At Bridgewater, I never spent much time “getting in touch with my inner child” or exploring my “codependency” or my “adult child” status. It must have been the milieu that prevented us from using that kind of language. When you’re in a place with bars on the windows and concertina wire capping the wall, buzzwords and pop psychology can seem mightily irrelevant.

So I stuck to what I knew, namely that drugs were killing me and I had to stop using them if I wanted to live. I deduced this by looking at where I was and where I’d been. I started smoking pot when I was 13, and by 16 I was fooling with harder drugs. At 17 1 was involved in an armed robbery and wound up graduating from jail before I graduated from high school. From there the process simply repeated itself for the next 13 years, until I woke up in Bridgewater in May 1990, 30 years old and fading fast.

By the time I was released I still hadn’t discovered my inner child or found anyone in my family to blame for my predicament. Instead I kept at the forefront of my mind that drugs were the cause of my problems and the way to quit was just to quit-that simple. I decided the best way was to cut ties with my hometown and try a new start in Boston. I chose Boston for no better reason than that there was a bus running from Bridgewater to the Fort Point Shelter, where, since I had no money, no job and no place to stay, I could have a roof over my head. Not much of a plan, but I knew if I kept clean then the rest would probably fall into place.

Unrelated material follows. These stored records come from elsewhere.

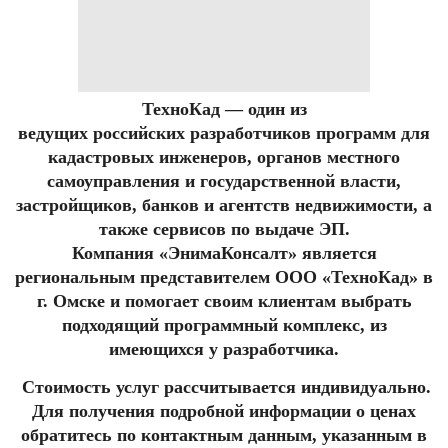
ТехноКад — один из
ведущих российских разработчиков программ для
кадастровых инженеров, органов местного
самоуправления и государственной власти,
застройщиков, банков и агентств недвижимости, а
также сервисов по выдаче ЭП.
Компания «ЭнимаКонсалт» является
региональным представителем ООО «ТехноКад» в
г. Омске и помогает своим клиентам выбрать
подходящий программный комплекс, из
имеющихся у разработчика.
Стоимость услуг рассчитывается индивидуально.
Для получения подробной информации о ценах
обратитесь по контактным данным, указанным в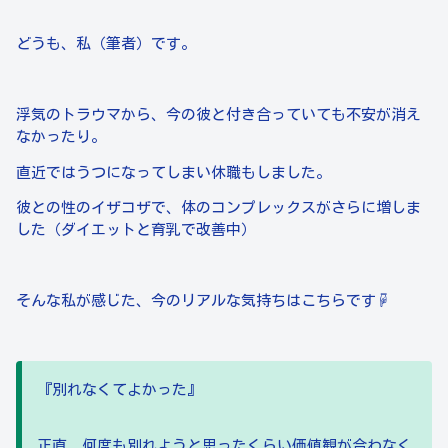
どうも、私（筆者）です。
浮気のトラウマから、今の彼と付き合っていても不安が消え
なかったり。
直近ではうつになってしまい休職もしました。
彼との性のイザコザで、体のコンプレックスがさらに増しま
した（ダイエットと育乳で改善中）
そんな私が感じた、今のリアルな気持ちはこちらです☟
『別れなくてよかった』
正直、何度も別れようと思ったくらい価値観が合わなく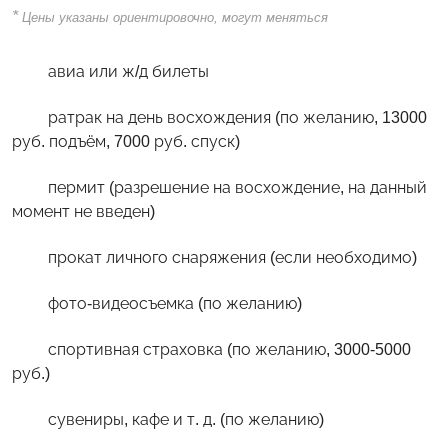
*
Цены указаны ориентировочно, могут меняться
авиа или ж/д билеты
ратрак на день восхождения (по желанию, 13000
руб. подъём, 7000 руб. спуск)
пермит (разрешение на восхождение, на данный
момент не введен)
прокат личного снаряжения (если необходимо)
фото-видеосъемка (по желанию)
спортивная страховка (по желанию, 3000-5000
руб.)
сувениры, кафе и т. д. (по желанию)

And it did. I found work moving furniture for $5 an hour, and stuck to it. After work I would write, trying to develop a talent in which I’d shown promise in high school. After being homeless for six months, I sold an account of my experiences to the Boston Phoenix. I was ecstatic. The money allowed me to get off the streets and into an apartment, and seeing my work in print encouraged me to continue writing.

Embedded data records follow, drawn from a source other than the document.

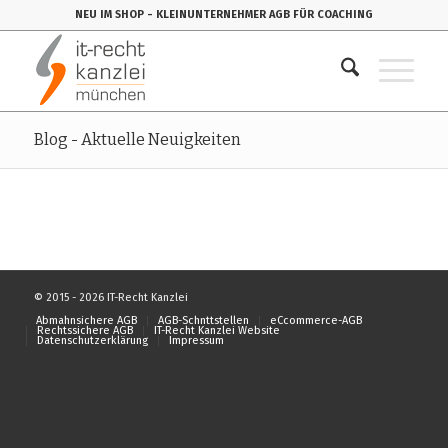
NEU IM SHOP
- KLEINUNTERNEHMER AGB FÜR COACHING
Blog - Aktuelle Neuigkeiten
© 2015 - 2026 IT-Recht Kanzlei
Abmahnsichere AGB
AGB-Schnttstellen
eCcommerce-AGB
Rechtssichere AGB
IT-Recht Kanzlei Website
Datenschutzerklärung
Impressum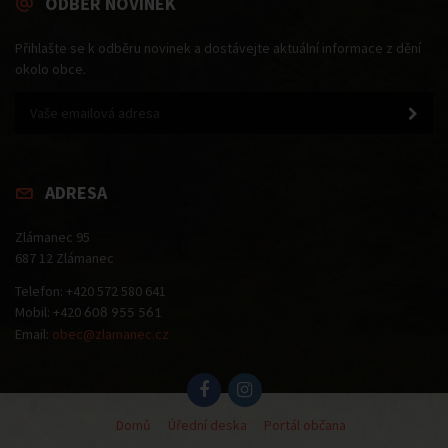
ODBĚR NOVINEK
Přihlašte se k odběru novinek a dostávejte aktuální informace z dění
okolo obce.
ADRESA
Zlámanec 95
687 12 Zlámanec
Telefon: +420 572 580 641
Mobil: +420
608 955 561
Email:
obec@zlamanec.cz
Domů
Úřední deska
Portál občana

I probably couldn’t have made it without the 12-step Alcoholics Anonymous program. My quarrel is not with the basic philosophy behind the 12 steps, and certainly not with the mutual support that such networks as AA offer. But what was once a fairly simple program has been co-opted by the burgeoning recovery movement. The basic issue-for me, substance abuse-is now obscured by an endless supply of tangential issues. I remember walking out of an AA meeting when a woman began her introduction with a heavy sigh, saying, “My name is Jane, and it’s hard enough being an alcoholic, but to be a codependent, adult child, radical feminist lesbian trying to gain tenure at a patriarchal institution like Harvard… " She said it with a self-deprecating laugh, but still, her obsession with labels struck me as more neurotic than whatever those labels signified. At the time I was sleeping in Harvard Square’s Old Burying Ground graveyard because it was closer to my job than Fort Point Shelter, and every morning I would wake up next to two hard-core alcoholics who shared the ground with me. Some days, between the loneliness and the grungy day’s work that lay ahead, it was all I could do to keep from joining them for a morning jolt.

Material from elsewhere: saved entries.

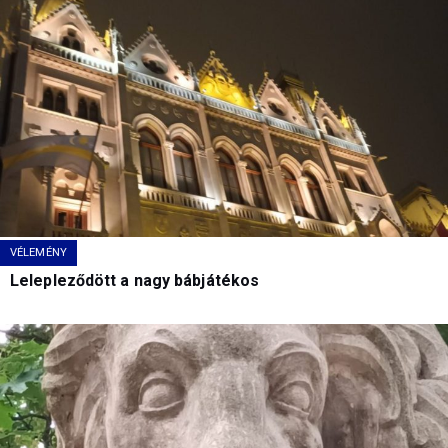
VÉLEMÉNY
Lelepleződött a nagy bábjátékos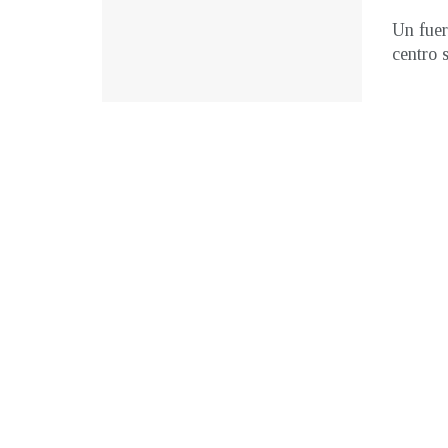
Un fuer
centro 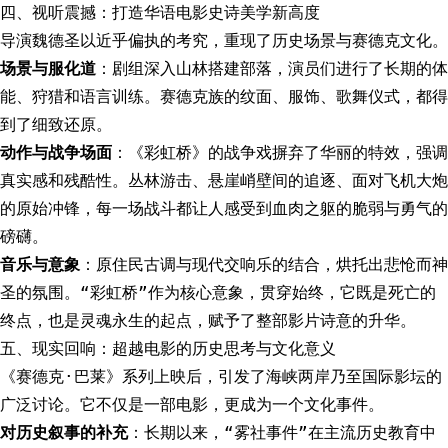
四、视听震撼：打造华语电影史诗美学新高度
导演魏德圣以近乎偏执的考究，重现了历史场景与赛德克文化。
场景与服化道
：剧组深入山林搭建部落，演员们进行了长期的体
能、狩猎和语言训练。赛德克族的纹面、服饰、歌舞仪式，都得
到了细致还原。
动作与战争场面
：《彩虹桥》的战争戏摒弃了华丽的特效，强调
真实感和残酷性。丛林游击、悬崖峭壁间的追逐、面对飞机大炮
的原始冲锋，每一场战斗都让人感受到血肉之躯的脆弱与勇气的
磅礴。
音乐与意象
：原住民古调与现代交响乐的结合，烘托出悲怆而神
圣的氛围。“彩虹桥”作为核心意象，贯穿始终，它既是死亡的
终点，也是灵魂永生的起点，赋予了整部影片诗意的升华。
五、现实回响：超越电影的历史思考与文化意义
《赛德克·巴莱》系列上映后，引发了海峡两岸乃至国际影坛的
广泛讨论。它不仅是一部电影，更成为一个文化事件。
对历史叙事的补充
：长期以来，“雾社事件”在主流历史教育中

If I’d accepted the notion that my past was the determining factor in my present, or that I was saddled with a half dozen “codependencies” and addictions, I probably would have. But I had my doubts about how much of this psychoanalysis was a genuine effort to grow and how much was simply indulgence. Perhaps if one has $200 to spend on a daylong seminar with John Bradshaw-almost a year’s wage for a Chinese peasant-things aren’t really so bad.

There are millions of people in this world who every day face a real-life litany of brutalities and obscenities: war, disease, poverty, hunger and crime to name but a few. Surely our notion of a recoverable childhood would seem useless to them as they attempt to meet their daily exigencies, and surely they know better than we that life is rarely fair and that there is sometimes nothing to be done about that. It makes me wonder what advice they would have for this lost tribe of inner children that have so recently taken up residence in the psyches of the American adult. The answer, I think, would be the same as I told myself after 15 years of looking for easy answers to life’s pain: “Grow up.”